It was also remiss of the father, no matter how well intentioned he may have been in terms of prospective enjoyment of travel to F Continent, not to have had a meeting with the relevant staff member at the school to discuss whether or not the proposal was in the child’s best interests prior to purchasing the relevant travel documents. In addition, it should have been obvious to him that such a meeting should include, if possible, the mother who after all was the primary carer of the child. For reasons best known to the father, that did not occur.
During the course of submissions, I was informed by the solicitor for the father that he had paid for the tickets and other arrangements to enable the child to attend a holiday resort with himself and others in his group, including other children. Again, this was yet another fait accompli that he was presenting so as to maximise the pressure on the mother to agree to his proposals for travel to F Continent, notwithstanding the notation to the October 2010 orders and the unreasonable short notice that he provided to the mother of his proposal prior to purchasing the travel documents.
The evidence of the mother is that she has had a long-standing proposal to visit Country E with the child for the purpose to which I have referred, consistent with the notation made to the October 2010 orders.
To her credit, the mother in her correspondence acknowledges the potential disappointment that might occur in the event of the father’s travel with the child to Country E being disrupted as well as of course the financial cost that might be incurred should such travel not be able to proceed.
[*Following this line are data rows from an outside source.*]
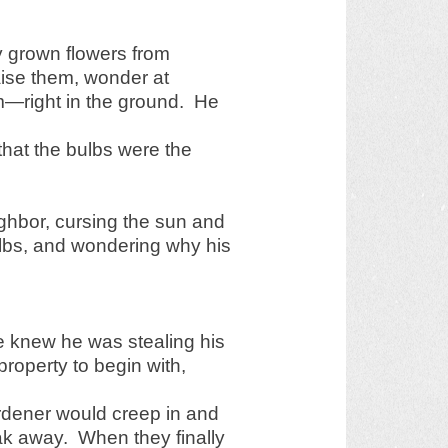
ly grown flowers from
aise them, wonder at
—right in the ground. He
that the bulbs were the
ghbor, cursing the sun and
ulbs, and wondering why his
he knew he was stealing his
property to begin with,
rdener would creep in and
eak away. When they finally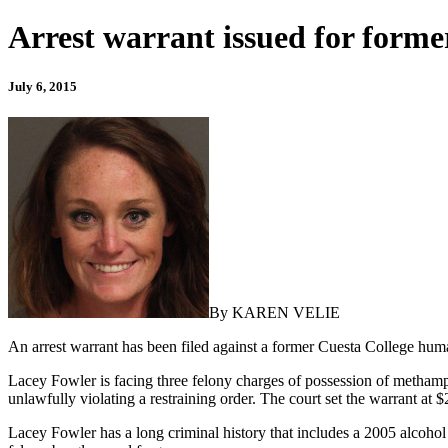
Arrest warrant issued for forme
July 6, 2015
By KAREN VELIE
An arrest warrant has been filed against a former Cuesta College hu
Lacey Fowler is facing three felony charges of possession of metham
unlawfully violating a restraining order. The court set the warrant at 
Lacey Fowler has a long criminal history that includes a 2005 alcohol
Ultimately, after hearing further submissions from the parties’ legal representatives, the issues were narrowed to consider the period of time to be allowed to the father in terms of F Continent travel with the child, and the place at which care of the child would pass from the father to the mother.
Conclusion
I have given the appropriate weight to those submissions, taking into account the proposals that each of the parties have made, the evidence and background previously referred to, which I accept.
I have concluded that it is in the child’s best interest to be able to travel with the father to F Continent for the period from 9 June 2011 concluding on 1 July 2011.
It is implicit in the evidence before me that the child has an expectation of such travel. Undoubtedly, it will be very much to her benefit so far as acquaintance with the father’s family and friends in Country E not to mention travelling with her father and the enjoyment of participation in this travel with other members of his current family.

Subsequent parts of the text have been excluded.